The list of reasons to oppose the tax is long.  First, taxpayers would be wasting millions of dollars on a special election.  The LAUSD Board voted unanimously to put the tax increase before the voters in a special election to be held on June 4, 2019. The cost of the special election is $12.5 million.

The tax would add hundreds of dollars to tax bills and rents and would do so in a convoluted manner. Rather than a flat tax on every parcel — which would be bad enough — the proposed tax increase would be 16 cents per square foot of building improvements on properties within the district.

That’s $160 for every 1,000 square feet. Property owners (and tenants) should be sitting down when they do the math on this one.

Seniors are ostensibly exempt from the tax, but not from rent increases. Properties used as the principal residence of owners who are age 65 or older, or on disability, are eligible for an exemption, but there’s no exemption from the higher rents or higher prices that result from the tax hike. Also, seniors should be very cautious about the so-called “exemption,” as in many instances it’s necessary to re-apply for them every year.

Like many proposed tax increases and bond proposals, LAUSD’s proposed tax comes with phony oversight. The measure says the money must be used for the “support” of schools, but that is so general that all the money could be spent on pensions and retiree benefits, with not one cent going into classrooms.

But the biggest reason all Los Angeles voters should vote no on Measure EE is that this bailout would remove the pressure for needed reforms. Before the teachers’ strike, L.A. County was warning the district that it could be taken over due to projected financial shortfalls within a three-year period. That created pressure for budget reform. But instead of reform, LAUSD wants a massive tax increase.

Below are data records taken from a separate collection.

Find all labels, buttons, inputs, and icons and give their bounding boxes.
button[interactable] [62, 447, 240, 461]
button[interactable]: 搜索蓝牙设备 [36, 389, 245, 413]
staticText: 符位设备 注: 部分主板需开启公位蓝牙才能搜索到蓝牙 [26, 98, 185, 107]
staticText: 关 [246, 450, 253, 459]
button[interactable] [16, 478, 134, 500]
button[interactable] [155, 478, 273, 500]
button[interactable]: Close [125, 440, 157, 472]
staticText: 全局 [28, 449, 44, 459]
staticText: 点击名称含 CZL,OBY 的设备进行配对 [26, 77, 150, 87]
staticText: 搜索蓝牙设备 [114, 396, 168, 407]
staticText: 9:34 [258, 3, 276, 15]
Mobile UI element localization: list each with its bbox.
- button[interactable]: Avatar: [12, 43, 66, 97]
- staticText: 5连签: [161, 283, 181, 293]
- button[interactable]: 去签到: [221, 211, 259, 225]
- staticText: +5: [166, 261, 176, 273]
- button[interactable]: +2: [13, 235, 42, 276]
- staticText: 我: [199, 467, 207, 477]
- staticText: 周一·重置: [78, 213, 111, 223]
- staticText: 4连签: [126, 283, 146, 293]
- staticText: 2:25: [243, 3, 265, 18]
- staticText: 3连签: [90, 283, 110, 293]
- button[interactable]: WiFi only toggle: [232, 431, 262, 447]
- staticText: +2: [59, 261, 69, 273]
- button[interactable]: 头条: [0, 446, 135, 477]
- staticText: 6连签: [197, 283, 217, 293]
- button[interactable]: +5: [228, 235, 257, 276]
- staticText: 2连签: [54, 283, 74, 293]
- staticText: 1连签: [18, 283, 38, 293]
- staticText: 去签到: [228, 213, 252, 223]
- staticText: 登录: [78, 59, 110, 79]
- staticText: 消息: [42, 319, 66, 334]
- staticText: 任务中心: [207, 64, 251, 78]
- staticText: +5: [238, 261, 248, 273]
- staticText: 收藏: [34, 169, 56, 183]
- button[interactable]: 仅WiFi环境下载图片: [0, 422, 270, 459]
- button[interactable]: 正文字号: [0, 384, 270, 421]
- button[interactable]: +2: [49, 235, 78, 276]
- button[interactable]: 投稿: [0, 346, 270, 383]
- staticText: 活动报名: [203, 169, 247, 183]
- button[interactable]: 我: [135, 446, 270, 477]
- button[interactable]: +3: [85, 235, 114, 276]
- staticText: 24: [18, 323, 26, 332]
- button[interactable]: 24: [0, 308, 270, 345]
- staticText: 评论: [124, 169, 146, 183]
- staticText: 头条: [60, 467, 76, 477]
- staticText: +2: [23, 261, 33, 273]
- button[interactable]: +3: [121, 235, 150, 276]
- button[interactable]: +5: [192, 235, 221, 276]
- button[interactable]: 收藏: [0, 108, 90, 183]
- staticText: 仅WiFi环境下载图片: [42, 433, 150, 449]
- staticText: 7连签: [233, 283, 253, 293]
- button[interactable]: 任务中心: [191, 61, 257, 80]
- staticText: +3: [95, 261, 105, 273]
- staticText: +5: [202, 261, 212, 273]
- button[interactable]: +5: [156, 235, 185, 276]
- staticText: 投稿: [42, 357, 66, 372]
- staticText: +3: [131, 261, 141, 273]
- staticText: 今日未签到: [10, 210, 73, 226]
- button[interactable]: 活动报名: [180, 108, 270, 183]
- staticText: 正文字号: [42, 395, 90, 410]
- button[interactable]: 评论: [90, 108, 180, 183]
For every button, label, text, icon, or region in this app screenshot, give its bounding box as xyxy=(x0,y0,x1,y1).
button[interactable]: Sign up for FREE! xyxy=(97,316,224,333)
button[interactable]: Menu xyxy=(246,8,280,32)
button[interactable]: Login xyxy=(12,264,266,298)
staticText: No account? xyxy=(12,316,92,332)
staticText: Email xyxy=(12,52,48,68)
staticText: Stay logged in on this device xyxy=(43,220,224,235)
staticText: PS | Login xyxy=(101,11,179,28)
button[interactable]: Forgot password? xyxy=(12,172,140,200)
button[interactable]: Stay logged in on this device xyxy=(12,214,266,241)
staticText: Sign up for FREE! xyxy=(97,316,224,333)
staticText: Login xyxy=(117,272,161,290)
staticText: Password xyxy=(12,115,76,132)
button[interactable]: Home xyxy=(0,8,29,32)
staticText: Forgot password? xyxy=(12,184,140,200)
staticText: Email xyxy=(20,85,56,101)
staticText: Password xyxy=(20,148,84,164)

We all want quality schools. But voters need to fully comprehend what they would be getting if Measure EE passes.

More importantly, they need to know what they would not be getting.

Jon Coupal is the president of the Howard Jarvis Taxpayers Association By JON COUPAL |PUBLISHED: March 24, 2019 at 12:00 pm | (Photo by David Crane, Los Angeles Daily News/SCNG)

In a more recent article there could be legal challenges: here is an excerpt:

The original language, as approved by the Board of Education, defines what can be taxed as “habitable main square footage as measured by the Los Angeles County Assessor and as maintained in the Assessor’s electronic reports.”

But a different definition appears on the ballot: “the square footage of all buildings or structures erected on or affixed to the land.”

The difference could be key, according to some business leaders who became aware of the change. In their view, the new version would suddenly include parking structures, which are sometimes as large in square footage as the office buildings they serve.

Under either scenario, each eligible square foot would be taxed at 16 cents a year for 12 years.

Under the original language, a property owner with a 1,500-square-foot home would be responsible for an annual property tax increase of $240. Under the revised language, if that property owner has a 300-square-foot garage, there apparently would be an additional annual fee of $48. Other taxable structures could include permanent storage sheds.

Under the revised language, commercial property owners could take a big hit. A complex or building with a million square feet of office space already would owe $160,000 a year. A parking structure of similar size would double that bill.